### Extracted page text data
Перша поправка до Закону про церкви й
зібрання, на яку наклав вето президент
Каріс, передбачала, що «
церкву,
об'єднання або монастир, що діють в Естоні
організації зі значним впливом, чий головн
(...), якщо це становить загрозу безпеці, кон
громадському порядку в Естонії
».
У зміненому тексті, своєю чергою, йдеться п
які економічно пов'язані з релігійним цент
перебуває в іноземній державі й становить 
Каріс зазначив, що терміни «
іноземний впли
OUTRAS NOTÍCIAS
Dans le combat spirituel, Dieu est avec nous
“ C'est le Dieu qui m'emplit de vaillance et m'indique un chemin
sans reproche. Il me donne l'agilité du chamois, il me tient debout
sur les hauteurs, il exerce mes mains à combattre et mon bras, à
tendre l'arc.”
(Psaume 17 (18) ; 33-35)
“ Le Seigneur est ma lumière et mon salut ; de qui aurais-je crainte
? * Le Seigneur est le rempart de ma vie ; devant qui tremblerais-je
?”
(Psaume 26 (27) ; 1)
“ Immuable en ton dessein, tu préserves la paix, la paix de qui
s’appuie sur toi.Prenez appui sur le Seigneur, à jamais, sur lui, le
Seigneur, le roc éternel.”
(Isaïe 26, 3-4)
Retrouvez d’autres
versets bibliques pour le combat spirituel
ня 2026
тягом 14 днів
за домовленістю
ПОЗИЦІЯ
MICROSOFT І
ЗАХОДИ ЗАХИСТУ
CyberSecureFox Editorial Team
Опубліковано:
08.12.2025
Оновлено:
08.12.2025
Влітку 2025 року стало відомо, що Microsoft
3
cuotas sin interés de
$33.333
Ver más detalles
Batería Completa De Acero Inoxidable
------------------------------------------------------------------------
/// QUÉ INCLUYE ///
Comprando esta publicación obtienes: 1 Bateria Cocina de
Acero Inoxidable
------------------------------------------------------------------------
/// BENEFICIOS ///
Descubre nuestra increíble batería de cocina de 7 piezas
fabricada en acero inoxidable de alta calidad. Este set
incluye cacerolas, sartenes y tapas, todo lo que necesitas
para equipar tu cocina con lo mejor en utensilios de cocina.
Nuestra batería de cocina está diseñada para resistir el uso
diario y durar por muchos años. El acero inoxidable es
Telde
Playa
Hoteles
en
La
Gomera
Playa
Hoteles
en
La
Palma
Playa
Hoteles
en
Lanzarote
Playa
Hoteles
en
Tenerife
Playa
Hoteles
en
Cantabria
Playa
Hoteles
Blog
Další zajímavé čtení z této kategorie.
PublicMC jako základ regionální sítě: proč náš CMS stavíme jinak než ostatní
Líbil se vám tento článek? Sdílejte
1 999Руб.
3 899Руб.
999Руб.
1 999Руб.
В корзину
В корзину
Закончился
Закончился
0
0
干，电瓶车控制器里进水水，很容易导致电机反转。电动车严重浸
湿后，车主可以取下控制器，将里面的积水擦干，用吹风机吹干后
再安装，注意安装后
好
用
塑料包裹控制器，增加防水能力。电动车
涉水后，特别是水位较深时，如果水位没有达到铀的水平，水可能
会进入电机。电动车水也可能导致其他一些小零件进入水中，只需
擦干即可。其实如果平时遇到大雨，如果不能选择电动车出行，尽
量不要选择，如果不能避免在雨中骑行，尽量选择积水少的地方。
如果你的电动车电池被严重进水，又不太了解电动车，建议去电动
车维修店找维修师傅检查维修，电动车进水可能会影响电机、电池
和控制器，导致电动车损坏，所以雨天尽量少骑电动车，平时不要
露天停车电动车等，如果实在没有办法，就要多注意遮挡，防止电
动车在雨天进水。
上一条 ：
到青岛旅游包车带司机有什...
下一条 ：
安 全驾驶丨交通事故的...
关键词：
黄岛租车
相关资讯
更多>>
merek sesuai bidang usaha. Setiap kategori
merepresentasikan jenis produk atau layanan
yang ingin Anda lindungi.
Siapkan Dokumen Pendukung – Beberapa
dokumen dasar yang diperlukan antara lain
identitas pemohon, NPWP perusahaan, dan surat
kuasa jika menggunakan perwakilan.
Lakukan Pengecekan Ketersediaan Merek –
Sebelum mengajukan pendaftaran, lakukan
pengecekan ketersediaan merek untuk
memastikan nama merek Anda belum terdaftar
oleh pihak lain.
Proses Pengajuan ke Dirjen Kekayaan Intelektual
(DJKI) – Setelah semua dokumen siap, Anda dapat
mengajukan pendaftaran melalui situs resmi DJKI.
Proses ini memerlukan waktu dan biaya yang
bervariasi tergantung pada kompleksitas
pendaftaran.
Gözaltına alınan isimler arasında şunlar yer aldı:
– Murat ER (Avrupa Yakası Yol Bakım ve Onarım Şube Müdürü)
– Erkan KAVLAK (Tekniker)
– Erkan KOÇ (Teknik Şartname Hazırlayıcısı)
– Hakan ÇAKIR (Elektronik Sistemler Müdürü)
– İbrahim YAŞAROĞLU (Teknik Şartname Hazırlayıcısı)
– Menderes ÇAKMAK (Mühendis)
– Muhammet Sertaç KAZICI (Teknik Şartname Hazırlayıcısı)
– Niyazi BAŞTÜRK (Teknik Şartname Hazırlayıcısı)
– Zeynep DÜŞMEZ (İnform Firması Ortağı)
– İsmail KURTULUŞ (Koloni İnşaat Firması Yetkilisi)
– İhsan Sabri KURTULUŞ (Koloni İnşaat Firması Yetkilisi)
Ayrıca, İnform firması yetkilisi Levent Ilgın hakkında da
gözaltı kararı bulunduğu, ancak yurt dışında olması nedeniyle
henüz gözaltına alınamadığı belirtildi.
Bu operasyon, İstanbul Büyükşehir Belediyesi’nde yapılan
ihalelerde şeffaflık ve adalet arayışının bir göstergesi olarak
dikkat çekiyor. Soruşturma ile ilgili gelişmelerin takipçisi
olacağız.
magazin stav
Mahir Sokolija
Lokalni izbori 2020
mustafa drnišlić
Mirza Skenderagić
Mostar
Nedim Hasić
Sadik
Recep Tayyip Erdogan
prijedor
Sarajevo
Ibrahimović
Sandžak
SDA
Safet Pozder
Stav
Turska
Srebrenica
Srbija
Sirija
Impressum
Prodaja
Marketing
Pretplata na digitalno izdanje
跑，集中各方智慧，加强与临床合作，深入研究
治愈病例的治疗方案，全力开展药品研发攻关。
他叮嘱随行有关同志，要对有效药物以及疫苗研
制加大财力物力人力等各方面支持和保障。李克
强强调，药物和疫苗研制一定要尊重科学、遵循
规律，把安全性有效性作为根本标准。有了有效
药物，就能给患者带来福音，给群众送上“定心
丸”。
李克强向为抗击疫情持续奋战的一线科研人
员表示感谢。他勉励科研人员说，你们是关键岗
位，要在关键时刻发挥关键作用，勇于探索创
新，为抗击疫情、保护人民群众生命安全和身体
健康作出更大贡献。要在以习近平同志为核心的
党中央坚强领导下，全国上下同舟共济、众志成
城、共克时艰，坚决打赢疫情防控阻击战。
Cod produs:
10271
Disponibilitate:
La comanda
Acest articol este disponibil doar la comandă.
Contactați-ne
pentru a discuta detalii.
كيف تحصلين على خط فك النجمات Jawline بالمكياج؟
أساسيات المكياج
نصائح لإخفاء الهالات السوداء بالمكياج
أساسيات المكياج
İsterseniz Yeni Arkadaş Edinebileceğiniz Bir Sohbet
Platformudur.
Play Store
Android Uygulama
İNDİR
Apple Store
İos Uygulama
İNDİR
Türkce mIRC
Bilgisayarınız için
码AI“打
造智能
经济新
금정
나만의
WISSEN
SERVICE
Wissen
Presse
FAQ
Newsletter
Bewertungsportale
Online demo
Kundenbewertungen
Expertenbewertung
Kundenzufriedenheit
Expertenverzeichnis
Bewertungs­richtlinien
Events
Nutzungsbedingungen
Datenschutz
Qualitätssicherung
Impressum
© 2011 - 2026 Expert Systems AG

### ASSIGNMENT
Please reproduce the lines from the line with "sur les hauteurs, il" to the line with "fabricada en acero", both ends included, exactly as they appear above.

### RESPONSE AREA
sur les hauteurs, il exerce mes mains à combattre et mon bras, à
tendre l'arc.”
(Psaume 17 (18) ; 33-35)
“ Le Seigneur est ma lumière et mon salut ; de qui aurais-je crainte
? * Le Seigneur est le rempart de ma vie ; devant qui tremblerais-je
?”
(Psaume 26 (27) ; 1)
“ Immuable en ton dessein, tu préserves la paix, la paix de qui
s’appuie sur toi.Prenez appui sur le Seigneur, à jamais, sur lui, le
Seigneur, le roc éternel.”
(Isaïe 26, 3-4)
Retrouvez d’autres
versets bibliques pour le combat spirituel
ня 2026
тягом 14 днів
за домовленістю
ПОЗИЦІЯ
MICROSOFT І
ЗАХОДИ ЗАХИСТУ
CyberSecureFox Editorial Team
Опубліковано:
08.12.2025
Оновлено:
08.12.2025
Влітку 2025 року стало відомо, що Microsoft
3
cuotas sin interés de
$33.333
Ver más detalles
Batería Completa De Acero Inoxidable
------------------------------------------------------------------------
/// QUÉ INCLUYE ///
Comprando esta publicación obtienes: 1 Bateria Cocina de
Acero Inoxidable
------------------------------------------------------------------------
/// BENEFICIOS ///
Descubre nuestra increíble batería de cocina de 7 piezas
fabricada en acero inoxidable de alta calidad. Este set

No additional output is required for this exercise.